San Diego County is in the middle of a hepatitis A outbreak that has so far resulted in 15 deaths and hundreds of cases.
The outbreak, which has hit San Diego’s homeless population the hardest, first began in November, and Dr. Wilma Wooten, the San Diego Public Health Officer, signed the declaration on Friday that allows the county to ask for assistance from the state, the San Diego Union Tribune reported.
There have been 378 confirmed cases since the outbreak began, making it the largest of its kind in 20 years, according to the Union Tribune. The city installed a number of portable hand-washing stations, and street-cleaning teams will use water with bleach to clean surfaces. The effort to combat the outbreak is inspired in part by similar plans once done in Los Angeles.
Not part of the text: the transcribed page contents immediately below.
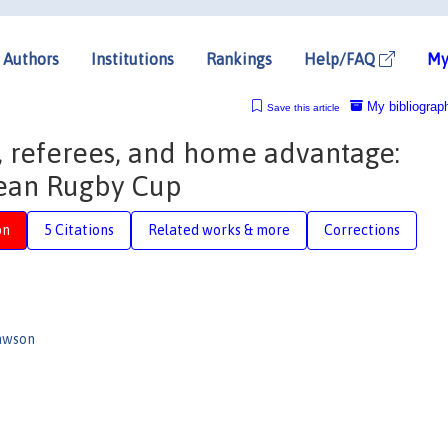
Authors
Institutions
Rankings
Help/FAQ
My
My bibliograp
Save this article
s, referees, and home advantage:
ean Rugby Cup
on
5 Citations
Related works & more
Corrections
awson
“We know that L.A. has had no local cases of hepatitis A related to the strain that we’re seeing here in San Diego,” Wooten said, according to the Union Tribune. “It makes sense that, if they’re doing it there and they haven’t had any cases, it could be beneficial here as well.”
Highly contagious, Hepatitis A can be transmitted when someone consumes contaminated food and water, or through direct contact with a person with it, according to the World Health Organization (WHO). Outbreaks of the liver disease come as a result of unsafe food and unsanitary conditions. A low percentage of people with the disease can die from liver failure as a result of having it, according to WHO—but that is fairly rare.
The city had already begun efforts to combat the outbreak with widespread vaccination efforts and the implementation of hand-washing efforts. However, an article published in the Voice of San Diego said the implementation has been slow and delayed due to “bureaucratic hand-wringing.”